**What you need to do:** Search the listing below for "Coming". Copy each matching line.

**Source data:**
»»

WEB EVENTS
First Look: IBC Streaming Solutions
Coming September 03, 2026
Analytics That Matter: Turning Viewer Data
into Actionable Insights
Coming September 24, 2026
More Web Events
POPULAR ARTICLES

««
»»

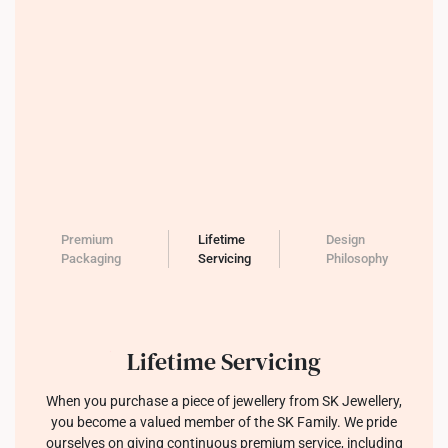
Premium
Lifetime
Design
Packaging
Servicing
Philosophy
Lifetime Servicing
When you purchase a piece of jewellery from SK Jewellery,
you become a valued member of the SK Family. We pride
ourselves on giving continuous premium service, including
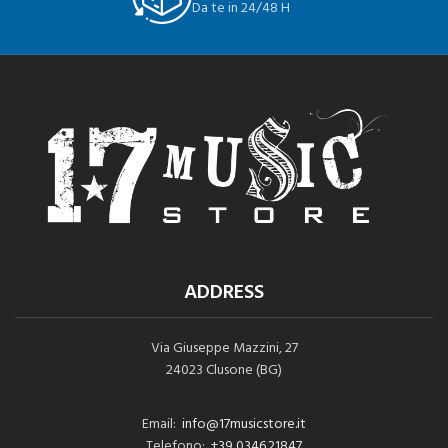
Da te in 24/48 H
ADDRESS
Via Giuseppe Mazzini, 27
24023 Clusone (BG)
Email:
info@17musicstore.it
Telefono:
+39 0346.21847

««

**Solved problem:**
Coming September 03, 2026
Coming September 24, 2026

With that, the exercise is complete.